*** TASK INPUTS ***

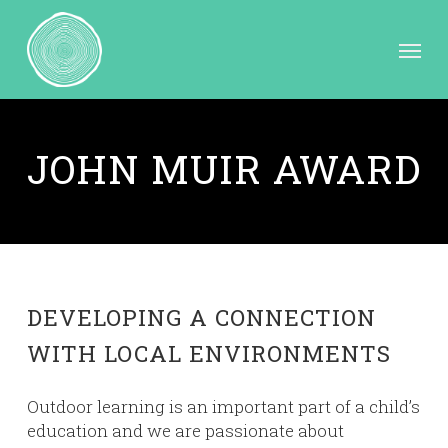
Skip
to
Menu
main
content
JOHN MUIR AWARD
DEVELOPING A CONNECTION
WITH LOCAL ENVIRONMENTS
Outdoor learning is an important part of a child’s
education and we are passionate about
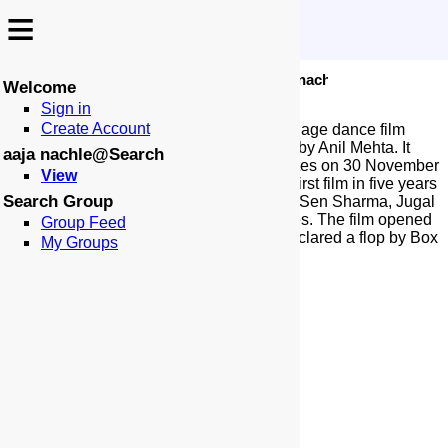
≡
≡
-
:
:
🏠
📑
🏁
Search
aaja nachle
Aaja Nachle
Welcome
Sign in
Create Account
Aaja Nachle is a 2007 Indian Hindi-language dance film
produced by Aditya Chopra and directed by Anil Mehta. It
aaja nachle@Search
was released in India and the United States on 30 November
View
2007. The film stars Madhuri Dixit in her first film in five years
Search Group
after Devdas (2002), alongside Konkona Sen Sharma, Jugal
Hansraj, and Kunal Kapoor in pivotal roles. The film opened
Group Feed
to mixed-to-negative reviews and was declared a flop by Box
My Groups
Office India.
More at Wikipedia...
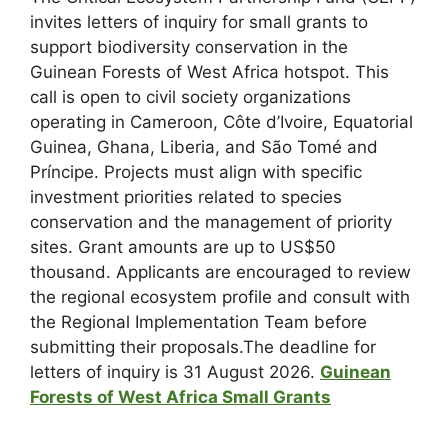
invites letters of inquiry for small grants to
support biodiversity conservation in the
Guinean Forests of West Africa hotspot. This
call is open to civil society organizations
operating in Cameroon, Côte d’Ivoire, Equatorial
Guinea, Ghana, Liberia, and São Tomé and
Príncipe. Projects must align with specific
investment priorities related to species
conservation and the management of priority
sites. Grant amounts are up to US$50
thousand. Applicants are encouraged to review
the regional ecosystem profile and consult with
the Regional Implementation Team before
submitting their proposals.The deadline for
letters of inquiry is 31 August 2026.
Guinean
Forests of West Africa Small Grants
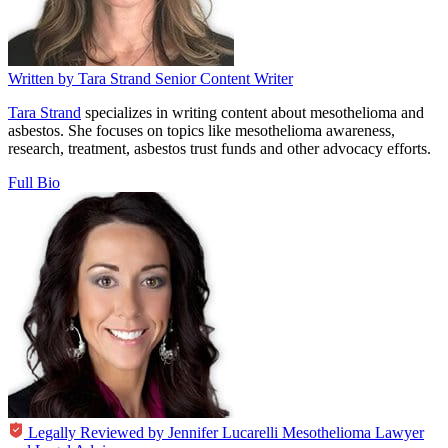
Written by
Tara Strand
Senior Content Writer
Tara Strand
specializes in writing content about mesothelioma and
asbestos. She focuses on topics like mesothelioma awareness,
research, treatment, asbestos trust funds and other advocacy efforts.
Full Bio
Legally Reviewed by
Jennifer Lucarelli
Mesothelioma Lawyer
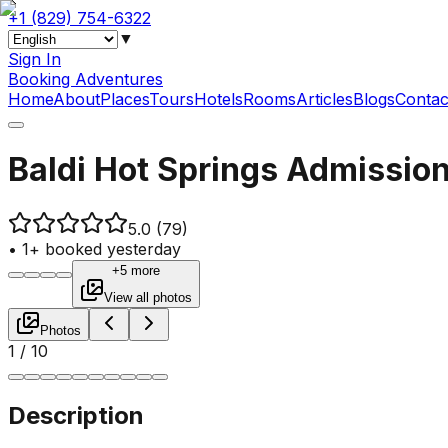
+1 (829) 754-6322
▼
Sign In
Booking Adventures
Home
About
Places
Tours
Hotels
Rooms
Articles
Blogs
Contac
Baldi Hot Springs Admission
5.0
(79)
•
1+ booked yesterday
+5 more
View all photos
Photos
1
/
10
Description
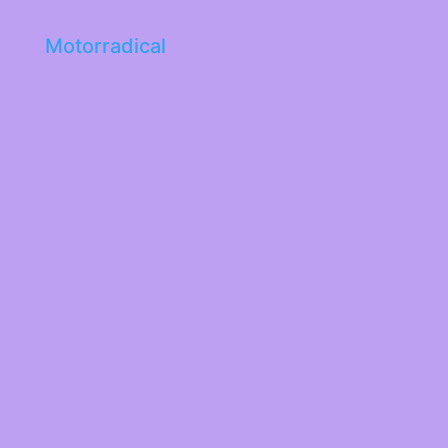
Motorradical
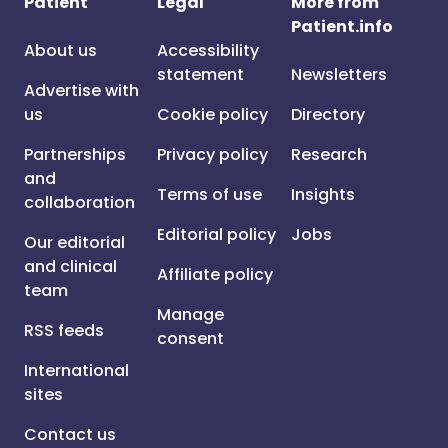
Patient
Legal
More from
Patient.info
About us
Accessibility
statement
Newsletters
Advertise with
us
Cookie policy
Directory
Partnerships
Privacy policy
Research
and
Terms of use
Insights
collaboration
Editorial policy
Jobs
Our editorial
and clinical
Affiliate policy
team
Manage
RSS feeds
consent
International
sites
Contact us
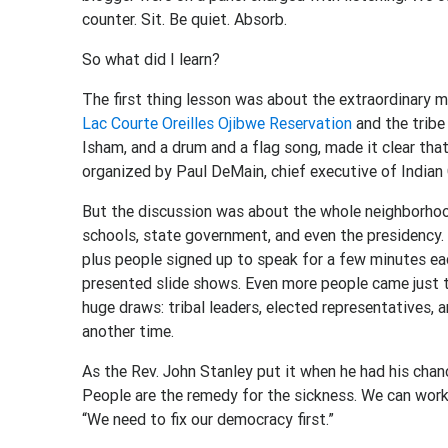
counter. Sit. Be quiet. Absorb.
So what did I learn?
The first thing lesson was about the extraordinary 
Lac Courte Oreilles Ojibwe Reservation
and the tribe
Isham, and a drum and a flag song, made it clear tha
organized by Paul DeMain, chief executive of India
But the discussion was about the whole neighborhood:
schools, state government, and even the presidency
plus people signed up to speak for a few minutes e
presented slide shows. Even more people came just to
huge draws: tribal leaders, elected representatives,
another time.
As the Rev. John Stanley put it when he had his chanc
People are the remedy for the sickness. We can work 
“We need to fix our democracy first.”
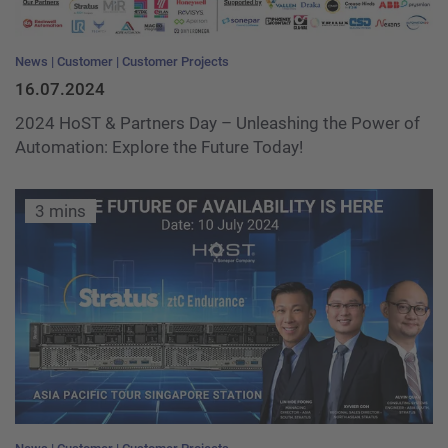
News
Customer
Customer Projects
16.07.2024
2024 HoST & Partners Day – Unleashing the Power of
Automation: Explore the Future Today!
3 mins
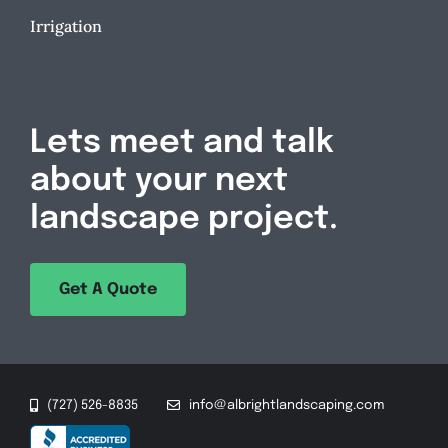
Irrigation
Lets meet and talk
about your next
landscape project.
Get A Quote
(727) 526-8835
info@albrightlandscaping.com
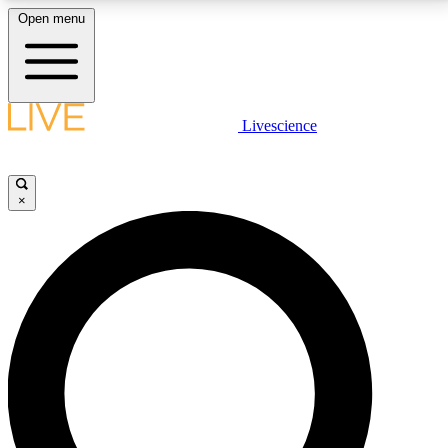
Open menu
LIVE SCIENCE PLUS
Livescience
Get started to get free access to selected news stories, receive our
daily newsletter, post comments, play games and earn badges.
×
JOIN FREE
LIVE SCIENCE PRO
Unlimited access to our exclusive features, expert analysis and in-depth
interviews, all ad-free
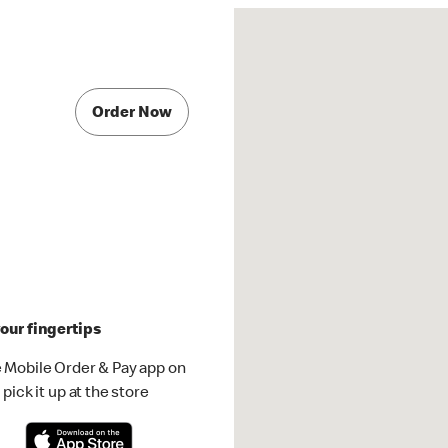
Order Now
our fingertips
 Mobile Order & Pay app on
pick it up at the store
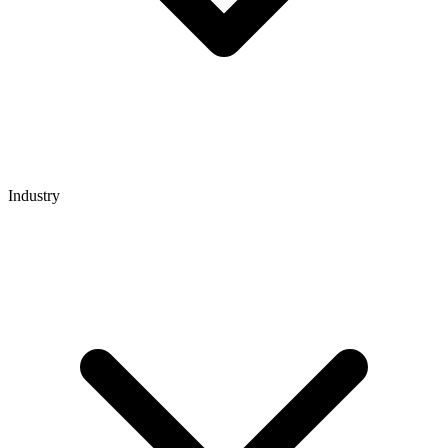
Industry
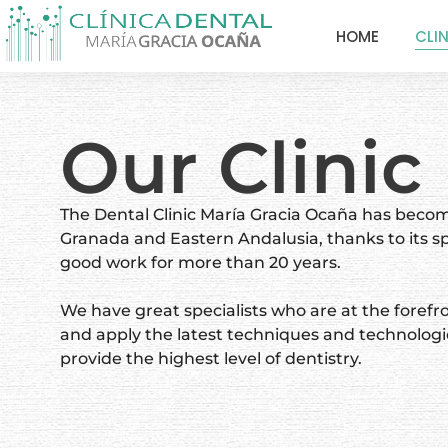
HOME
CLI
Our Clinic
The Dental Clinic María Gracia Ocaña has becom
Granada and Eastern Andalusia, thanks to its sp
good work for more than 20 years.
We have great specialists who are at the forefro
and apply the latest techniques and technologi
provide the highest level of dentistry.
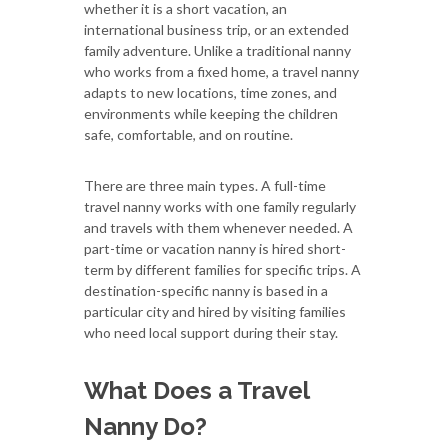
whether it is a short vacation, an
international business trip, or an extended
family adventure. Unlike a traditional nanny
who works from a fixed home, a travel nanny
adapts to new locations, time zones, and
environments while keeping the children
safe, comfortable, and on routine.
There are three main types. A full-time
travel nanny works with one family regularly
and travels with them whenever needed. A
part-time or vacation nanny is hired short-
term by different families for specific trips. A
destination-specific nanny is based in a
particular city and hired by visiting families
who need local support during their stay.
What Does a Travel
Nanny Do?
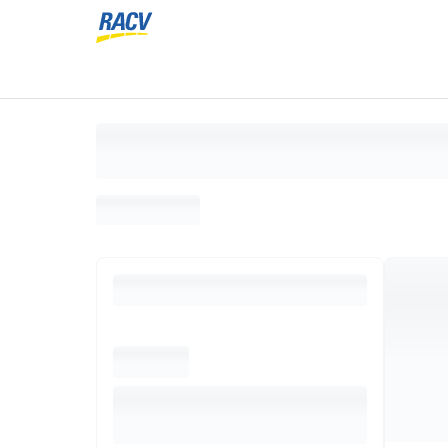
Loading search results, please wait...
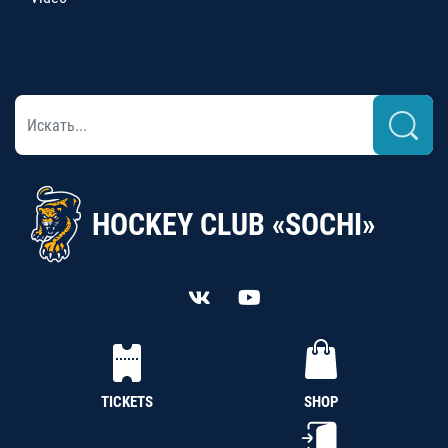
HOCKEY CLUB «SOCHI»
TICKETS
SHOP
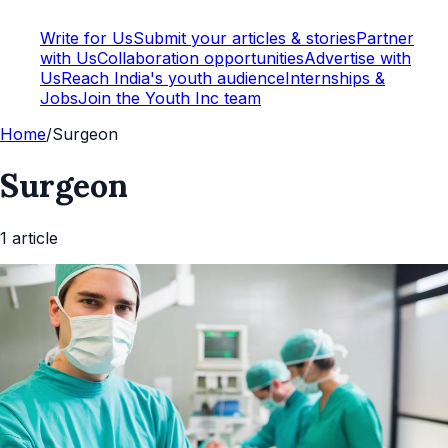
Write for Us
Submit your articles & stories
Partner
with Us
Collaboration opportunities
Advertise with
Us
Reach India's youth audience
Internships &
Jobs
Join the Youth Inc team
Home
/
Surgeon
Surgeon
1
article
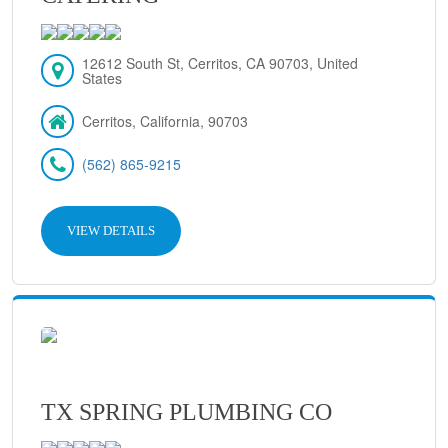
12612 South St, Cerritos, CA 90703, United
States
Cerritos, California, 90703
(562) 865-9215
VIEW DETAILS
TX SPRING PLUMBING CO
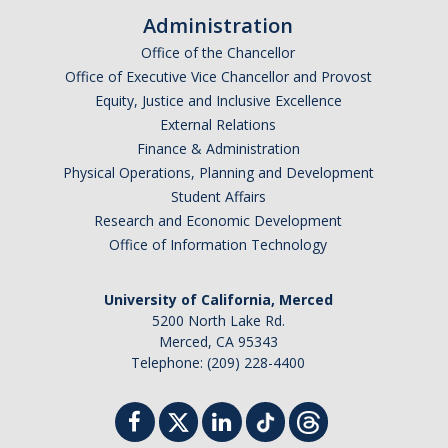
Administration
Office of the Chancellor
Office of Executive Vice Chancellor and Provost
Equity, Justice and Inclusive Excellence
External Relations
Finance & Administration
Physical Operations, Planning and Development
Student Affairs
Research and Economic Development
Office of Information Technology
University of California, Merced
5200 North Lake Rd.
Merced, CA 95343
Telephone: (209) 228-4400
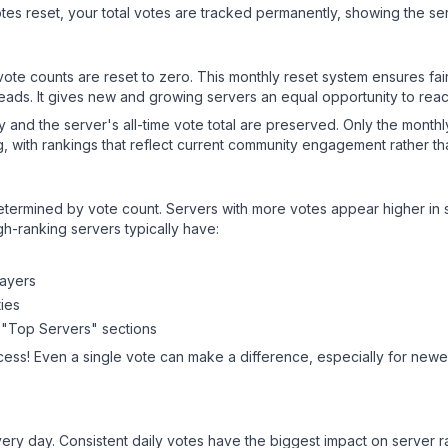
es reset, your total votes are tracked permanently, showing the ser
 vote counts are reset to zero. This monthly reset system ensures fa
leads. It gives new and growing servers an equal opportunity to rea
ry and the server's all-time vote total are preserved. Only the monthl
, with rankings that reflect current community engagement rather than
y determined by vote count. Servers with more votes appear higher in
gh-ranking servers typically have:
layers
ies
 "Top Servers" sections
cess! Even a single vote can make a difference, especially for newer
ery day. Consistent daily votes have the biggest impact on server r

*** End of TASK INPUTS ***

WORK TASK >>
Of the lines above, quote exactly those from the one with "environments while keeping the children" through the one with "Office of the Chancellor", ends included; pictures stay out.

YOUR SOLUTION >>
environments while keeping the children
safe, comfortable, and on routine.
There are three main types. A full-time
travel nanny works with one family regularly
and travels with them whenever needed. A
part-time or vacation nanny is hired short-
term by different families for specific trips. A
destination-specific nanny is based in a
particular city and hired by visiting families
who need local support during their stay.
What Does a Travel
Nanny Do?
Loading search results, please wait...
HOCKEY CLUB «SOCHI»
TICKETS
SHOP
Write for Us
Submit your articles & stories
Partner
with Us
Collaboration opportunities
Advertise with
Us
Reach India's youth audience
Internships &
Jobs
Join the Youth Inc team
Home
/
Surgeon
Surgeon
1
article
12612 South St, Cerritos, CA 90703, United
States
Cerritos, California, 90703
(562) 865-9215
VIEW DETAILS
TX SPRING PLUMBING CO
Administration
Office of the Chancellor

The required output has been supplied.